→ WHAT TO WORK ON: Dropping every picture, set down exactly the lines in the entries below, starting with the line with "Все результаты" and going on through the line with "ассортимент гидроциклов, лодок".

++++++

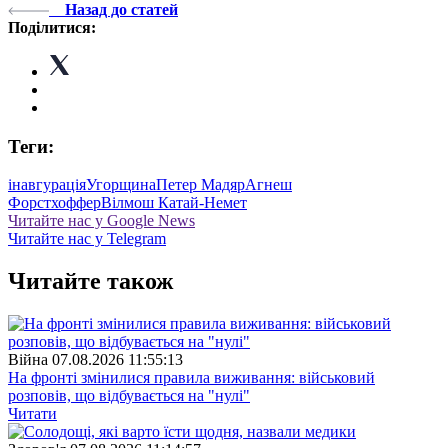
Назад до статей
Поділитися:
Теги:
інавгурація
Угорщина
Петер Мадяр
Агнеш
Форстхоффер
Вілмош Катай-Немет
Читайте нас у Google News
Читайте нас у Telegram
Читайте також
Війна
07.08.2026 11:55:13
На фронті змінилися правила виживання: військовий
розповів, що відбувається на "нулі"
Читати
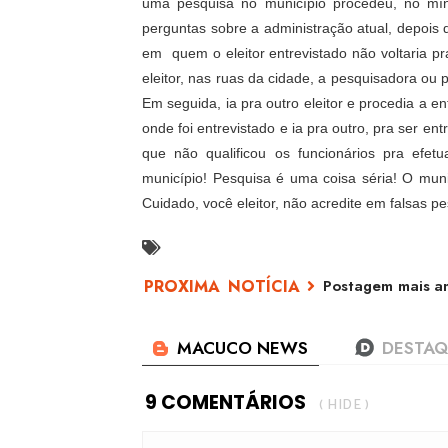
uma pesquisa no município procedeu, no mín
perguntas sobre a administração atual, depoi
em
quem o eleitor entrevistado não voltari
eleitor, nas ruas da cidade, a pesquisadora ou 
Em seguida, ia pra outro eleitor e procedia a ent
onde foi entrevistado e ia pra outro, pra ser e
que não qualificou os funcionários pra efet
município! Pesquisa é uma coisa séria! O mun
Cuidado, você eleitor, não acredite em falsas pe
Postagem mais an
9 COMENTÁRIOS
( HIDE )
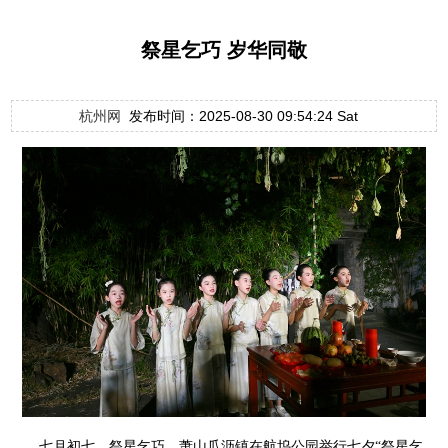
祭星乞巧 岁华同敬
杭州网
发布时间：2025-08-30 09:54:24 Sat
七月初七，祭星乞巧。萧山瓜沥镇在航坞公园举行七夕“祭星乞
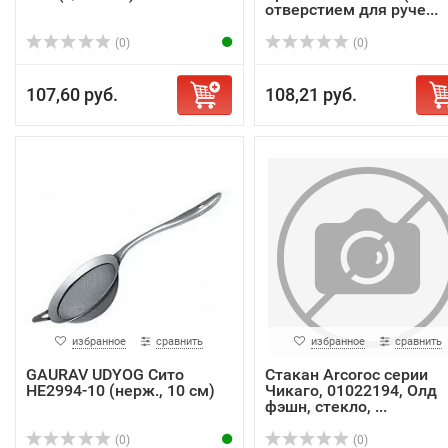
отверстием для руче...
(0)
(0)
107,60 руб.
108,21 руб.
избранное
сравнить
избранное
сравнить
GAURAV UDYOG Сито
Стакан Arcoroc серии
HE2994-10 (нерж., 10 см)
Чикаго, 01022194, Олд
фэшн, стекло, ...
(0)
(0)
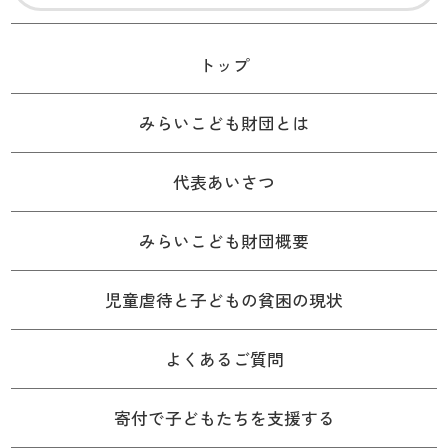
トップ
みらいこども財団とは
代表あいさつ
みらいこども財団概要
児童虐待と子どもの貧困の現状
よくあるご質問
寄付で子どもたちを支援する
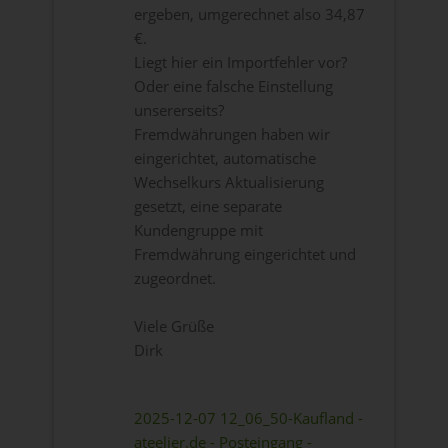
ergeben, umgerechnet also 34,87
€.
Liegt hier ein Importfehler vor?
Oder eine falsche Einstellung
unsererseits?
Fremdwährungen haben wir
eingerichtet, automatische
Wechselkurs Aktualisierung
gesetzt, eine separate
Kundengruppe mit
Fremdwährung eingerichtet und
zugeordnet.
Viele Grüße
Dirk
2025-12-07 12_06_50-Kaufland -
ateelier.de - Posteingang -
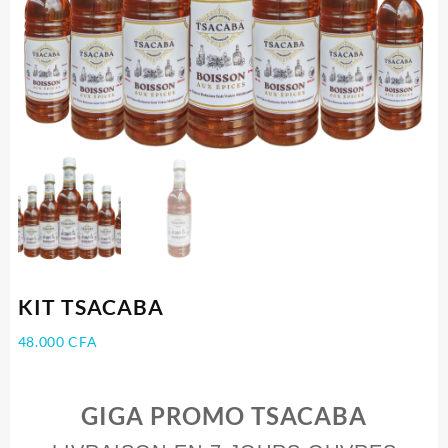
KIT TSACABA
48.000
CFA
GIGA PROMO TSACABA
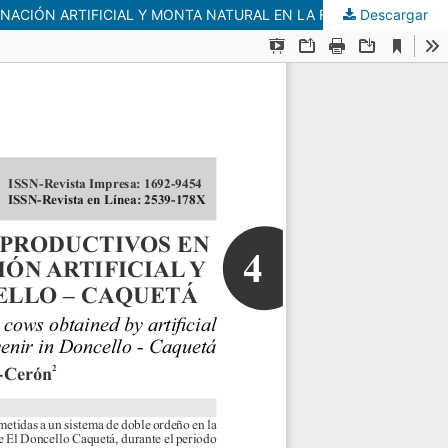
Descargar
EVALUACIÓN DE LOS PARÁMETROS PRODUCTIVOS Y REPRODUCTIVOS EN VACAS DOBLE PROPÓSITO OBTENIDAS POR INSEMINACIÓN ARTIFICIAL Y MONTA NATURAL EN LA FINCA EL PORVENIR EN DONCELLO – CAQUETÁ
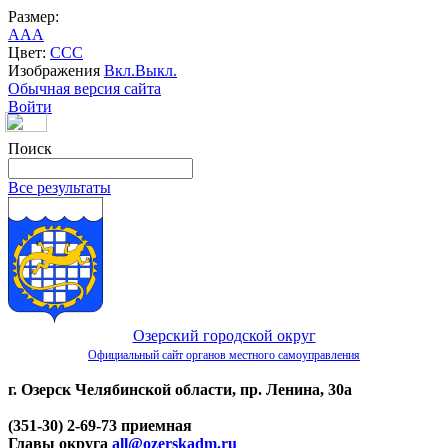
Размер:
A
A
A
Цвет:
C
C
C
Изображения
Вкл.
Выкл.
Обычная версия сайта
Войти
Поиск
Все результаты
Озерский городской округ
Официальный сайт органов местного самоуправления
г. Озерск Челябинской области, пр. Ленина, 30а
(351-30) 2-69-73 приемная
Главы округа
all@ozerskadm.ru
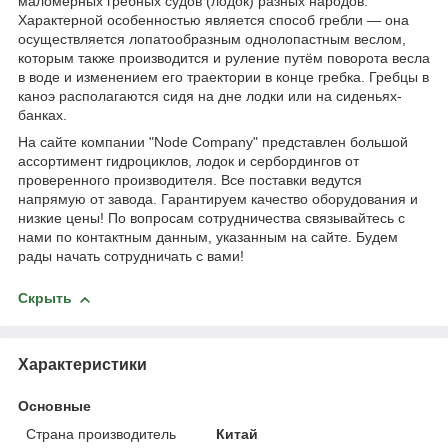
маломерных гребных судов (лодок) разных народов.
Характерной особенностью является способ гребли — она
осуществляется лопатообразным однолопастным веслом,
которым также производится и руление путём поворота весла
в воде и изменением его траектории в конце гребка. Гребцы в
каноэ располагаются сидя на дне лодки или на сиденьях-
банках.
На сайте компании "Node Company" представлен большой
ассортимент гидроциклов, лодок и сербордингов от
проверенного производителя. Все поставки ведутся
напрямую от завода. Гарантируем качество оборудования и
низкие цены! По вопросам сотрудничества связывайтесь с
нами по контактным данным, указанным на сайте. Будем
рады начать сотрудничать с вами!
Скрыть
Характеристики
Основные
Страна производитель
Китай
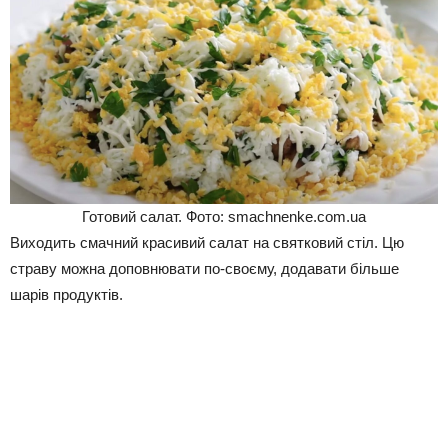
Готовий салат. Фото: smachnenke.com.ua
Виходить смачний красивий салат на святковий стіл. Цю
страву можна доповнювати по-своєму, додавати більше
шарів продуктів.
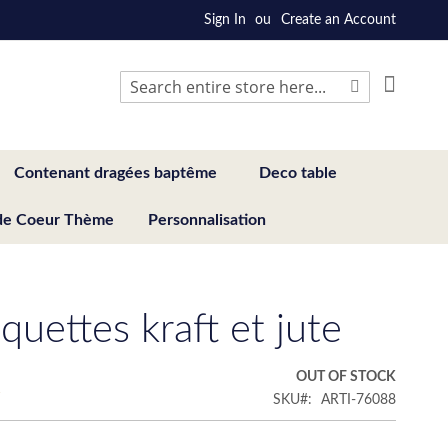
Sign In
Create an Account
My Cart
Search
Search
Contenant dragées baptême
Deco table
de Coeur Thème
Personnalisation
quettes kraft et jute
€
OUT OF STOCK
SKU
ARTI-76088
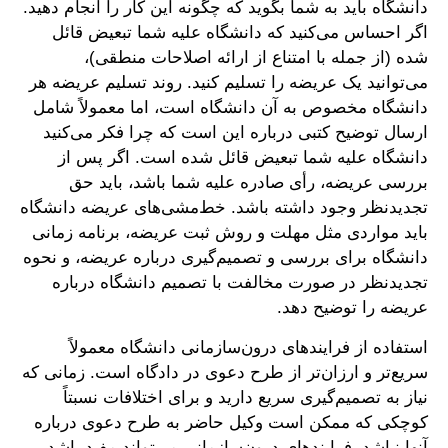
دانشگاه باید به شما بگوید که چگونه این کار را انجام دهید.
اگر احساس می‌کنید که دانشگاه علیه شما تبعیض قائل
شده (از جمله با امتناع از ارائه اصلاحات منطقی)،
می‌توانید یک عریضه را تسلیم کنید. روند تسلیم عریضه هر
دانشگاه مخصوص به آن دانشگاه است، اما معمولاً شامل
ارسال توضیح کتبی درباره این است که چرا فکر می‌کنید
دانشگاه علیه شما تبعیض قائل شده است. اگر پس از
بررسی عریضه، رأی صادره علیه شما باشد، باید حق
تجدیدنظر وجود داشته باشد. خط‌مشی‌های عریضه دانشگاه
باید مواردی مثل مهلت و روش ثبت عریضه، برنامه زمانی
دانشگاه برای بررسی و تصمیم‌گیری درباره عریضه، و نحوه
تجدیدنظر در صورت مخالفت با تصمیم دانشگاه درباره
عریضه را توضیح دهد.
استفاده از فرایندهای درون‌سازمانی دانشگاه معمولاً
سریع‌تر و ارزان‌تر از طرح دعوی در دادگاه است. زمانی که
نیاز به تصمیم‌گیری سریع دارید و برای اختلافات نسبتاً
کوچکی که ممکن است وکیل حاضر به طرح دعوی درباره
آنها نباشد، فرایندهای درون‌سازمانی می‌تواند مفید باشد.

++++++

→ RESPONSE TO THE EXERCISE:
Все результаты
Озерский городской округ
Официальный сайт органов местного самоуправления
г. Озерск Челябинской области, пр. Ленина, 30а
(351-30) 2-69-73 приемная
Главы округа
all@ozerskadm.ru
маломерных гребных судов (лодок) разных народов.
Характерной особенностью является способ гребли — она
осуществляется лопатообразным однолопастным веслом,
которым также производится и руление путём поворота весла
в воде и изменением его траектории в конце гребка. Гребцы в
каноэ располагаются сидя на дне лодки или на сиденьях-
банках.
На сайте компании "Node Company" представлен большой
ассортимент гидроциклов, лодок и сербордингов от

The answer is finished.